L'alibi de la vitesse
On le sait de longue date : l’immédiateté a pris le pouvoir. L'IA générative accélère la tendance. Si le texte arrive vite, il passe. S’il est bien tourné, il convainc. La vérification, l’analyse, la contradiction ne sont plus considérées comme du travail, mais comme des retards, des obstacles à une fluidité rêvée. L’outil accélère tout ; le risque, c'est que plus rien ne soit interrogé. Le jugement professionnel s’effrite dans cette précipitation permanente. On accepte des réponses que personne ne prend le temps d’évaluer. L’apparence fait office de fond. Le rythme remplace la rigueur. La vitesse n’est plus un avantage ; c’est un alibi pour ne plus exercer sa responsabilité intellectuelle. Et l'on n'oubliera pas que la gravité d'une catastrophe croit avec sa vitesse (une charette versant dans un fossé versus le crash d'un avion) ! Catastrophes en germe dans l'usage intempestif et hors contrôle de l'IA générative ? On le saura bien assez tôt.

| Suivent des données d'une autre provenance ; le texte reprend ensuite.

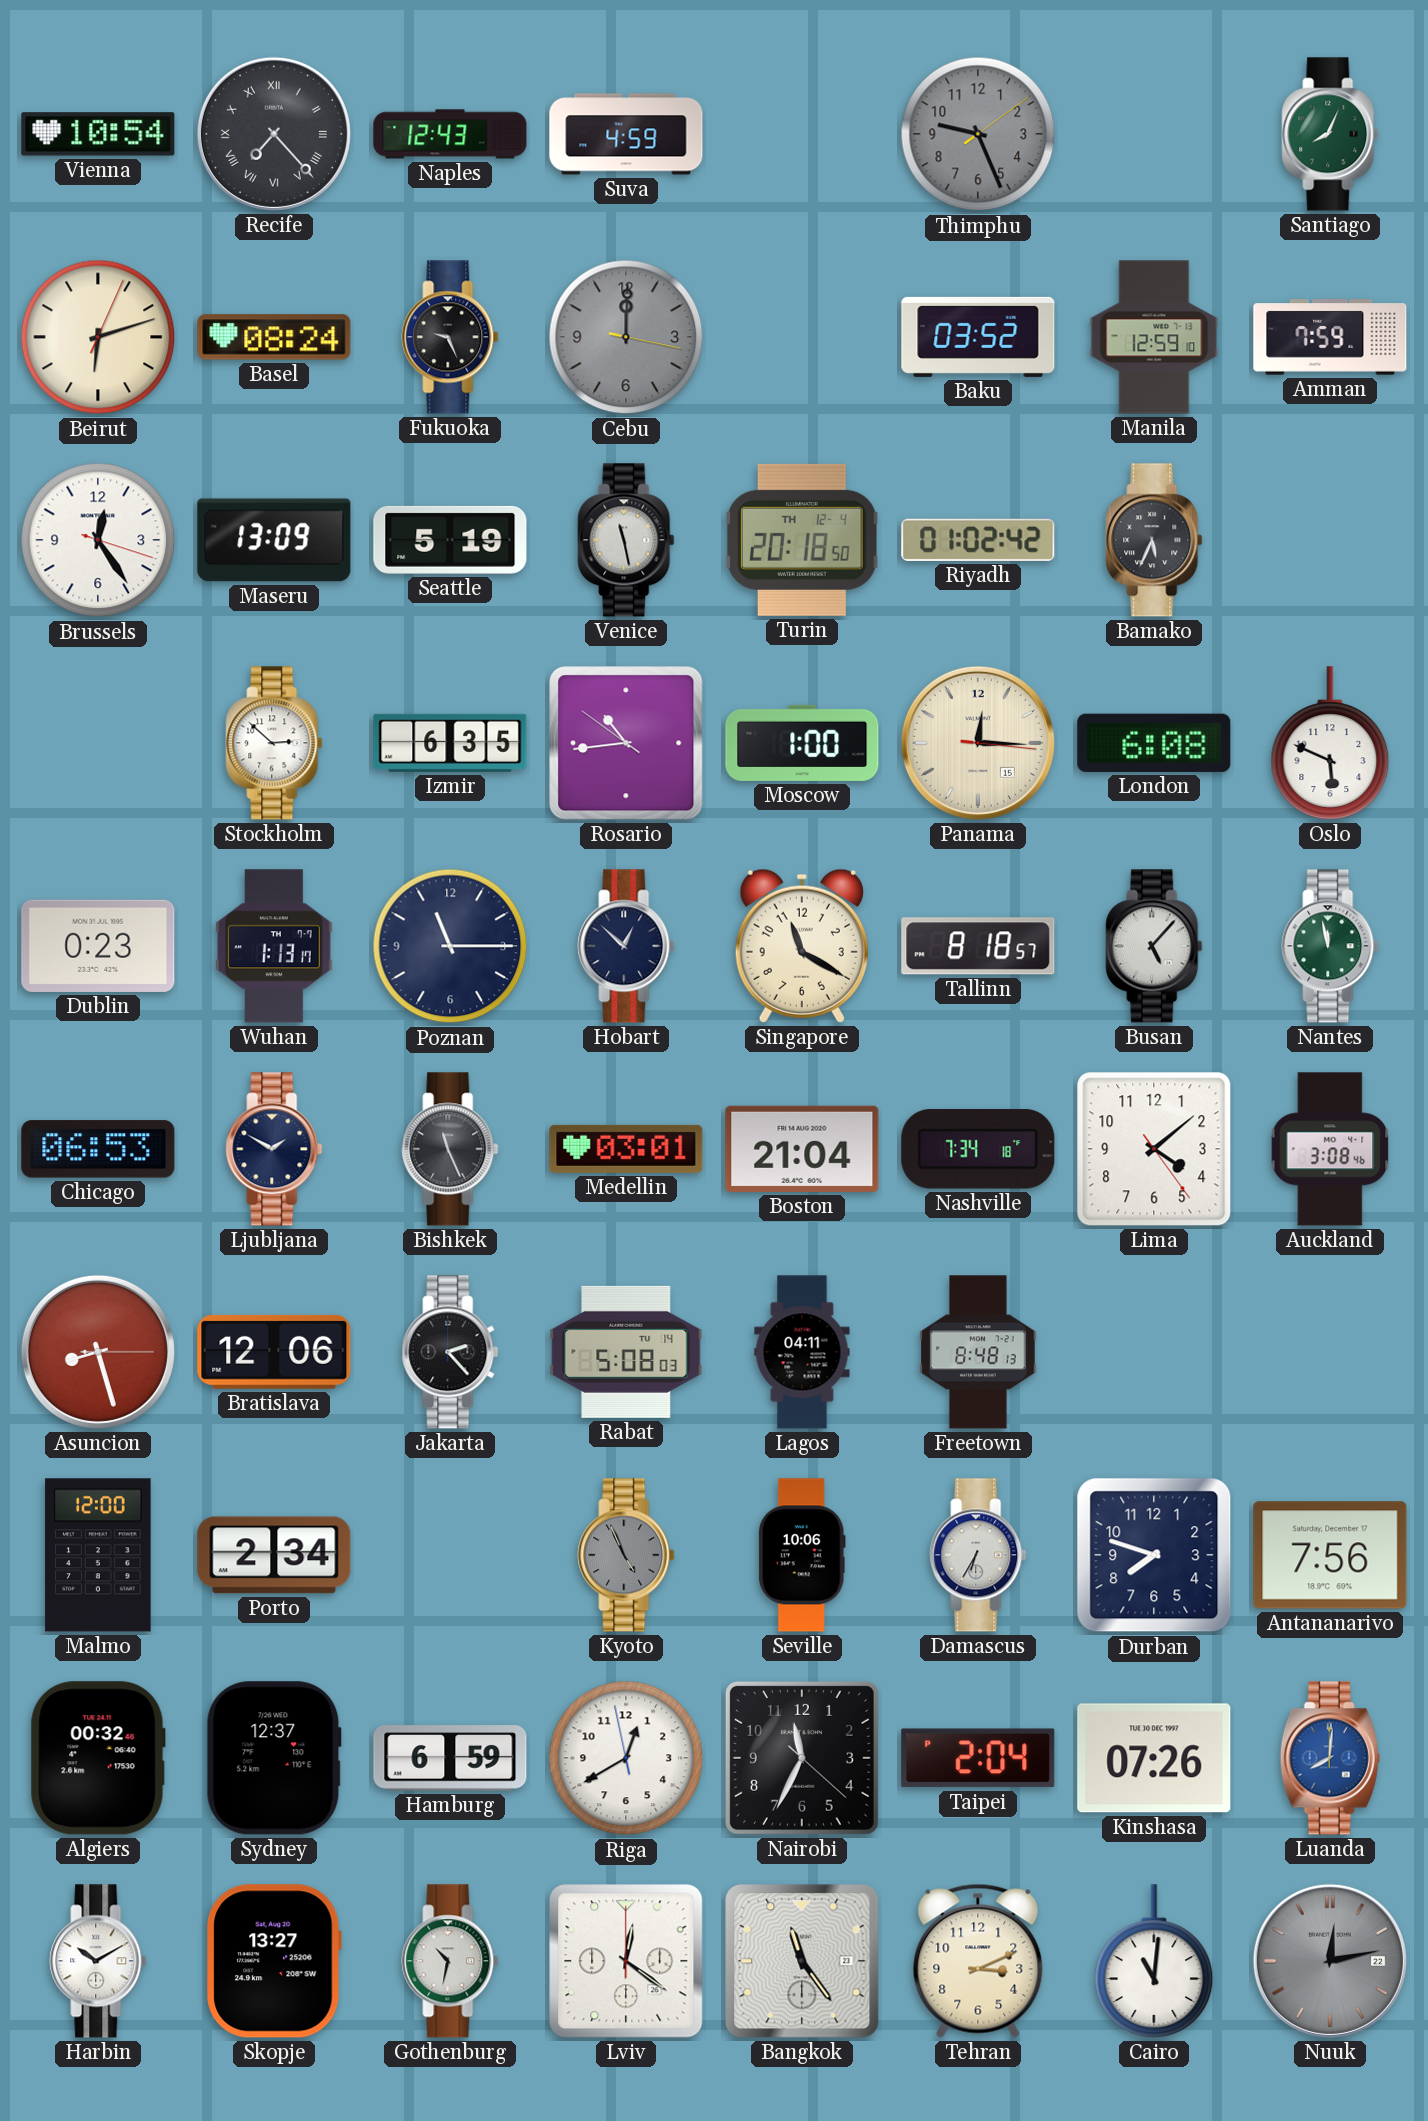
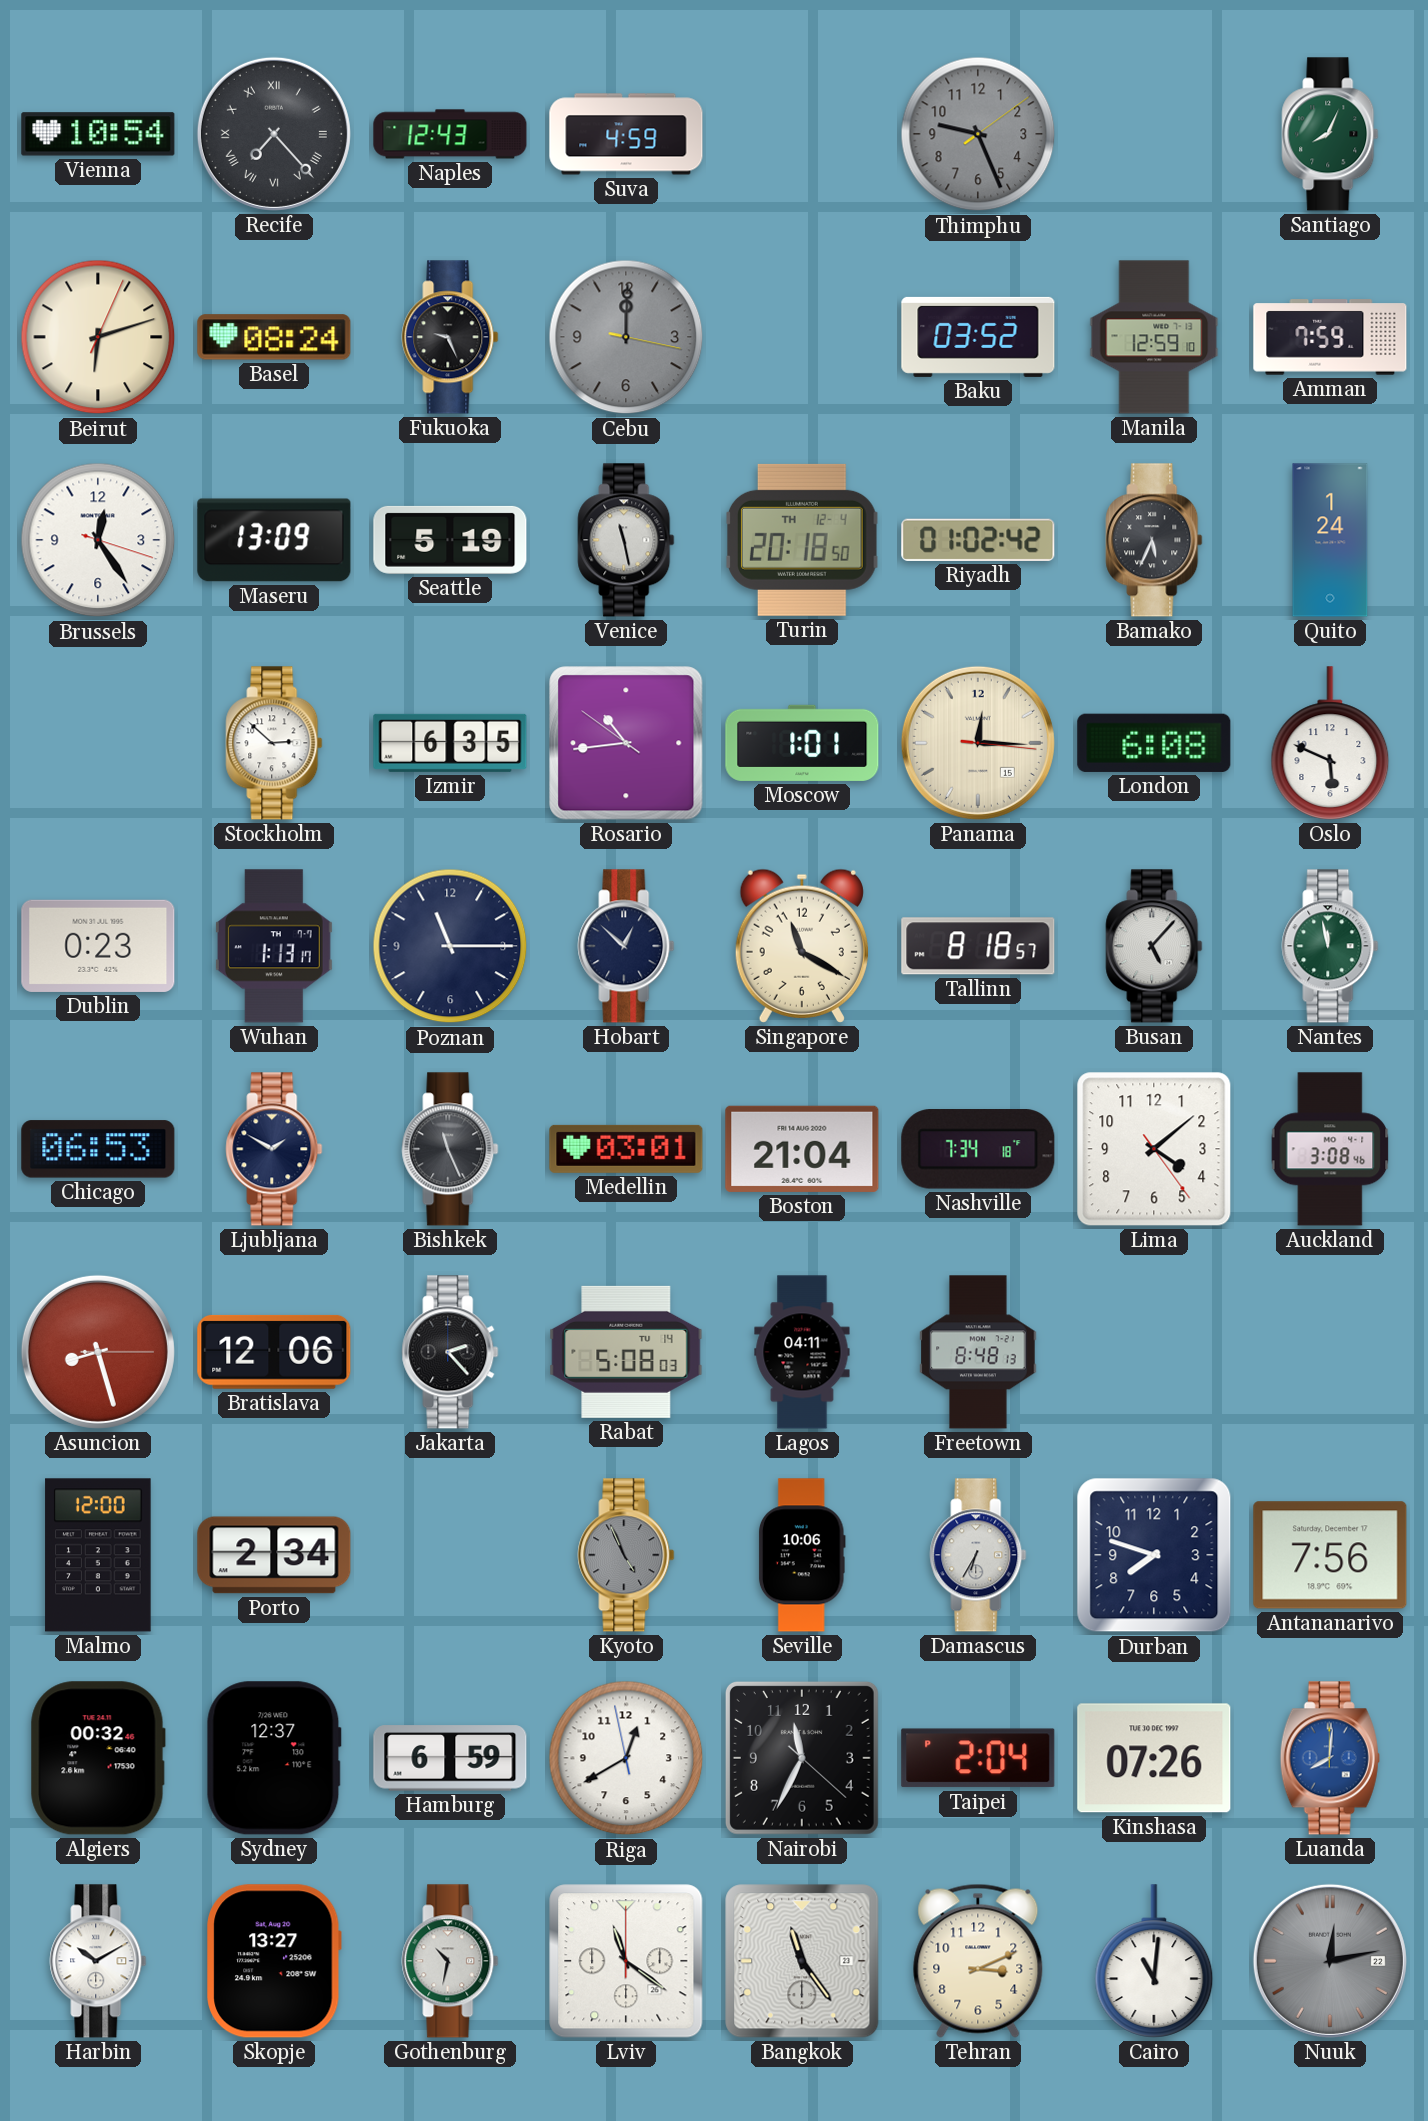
Quito: none -> 1:24
Moscow: 1:00 -> 1:01
Lviv: 12:21 -> 11:21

Le nouvel horizon de la pensée standardisée
L’uniformisation n’est plus un risque théorique : elle se constate chaque jour. Les textes se ressemblent, les raisonnements se répètent, les idées s’aplatissent. Ce n’est pas l’outil qui standardise : c’est l’utilisateur qui n’imprime plus rien de personnel dans ce qu’il demande. Les productions deviennent interchangeables parce que les intentions le sont déjà. Les organisations glissent vers une pensée moyenne, sans relief, sans contradiction, sans choix réel. Le discernement n’a plus d’espace dans un environnement où tout se ressemble et personne ne s’en inquiète. Cette tendance de fond n'a pas attendu l'IA générative (on lira avec profit les aventures hilarantes de Dan Lyons, dans le monde du "content marketing"), bien sûr, mais celle-ci la démultiplie dans des proportions jamais vues.
Réintroduire le discernement : un travail de longue haleine
Le discernement n’est pas une qualité abstraite. C’est une discipline : distinguer l’essentiel de l’accessoire, le solide du séduisant, le raisonnable du rapide. Cette discipline n’est plus pratiquée. Elle n’est plus exigée. Elle n’est plus enseignée. On forme aux outils, jamais au jugement. Les collaborateurs savent produire, reformuler, résumer. Ils savent livrer. Mais trop peu savent décider. Le rôle de la formation n’est plus d’ajouter une compétence : il est de restaurer une colonne vertébrale. Recréer l’habitude de vérifier. Retrouver la précision dans la formulation. Réhabituer les équipes à penser avant de demander. Sans cette reconstruction, les outils continueront d’amplifier la confusion au lieu d’accompagner le travail.
Une machine pour rappeler comment raisonner ?!
L’ironie est brutale : l’outil qui accélère la perte de discernement est aussi celui qui la rend visible. Une demande floue produit une réponse floue. Une intention fragile produit un texte fragile. L’IA ne pense pas, et c’est précisément pour cela qu’elle force l’humain à penser mieux. Elle renvoie exactement ce qu’on lui donne : c’est son défaut, c’est aussi sa vertu. Utilisée consciemment, elle devient un révélateur immédiat des imprécisions que l’on croyait indolores. Elle ne rendra pas le discernement. Elle le réclame. Chaque prompt mal ficelé le prouve. La seule vraie question n’est donc pas de savoir si l’outil peut aider. Elle est de savoir si les professionnels accepteront de regarder ce qu’il montre de leur manière actuelle de penser.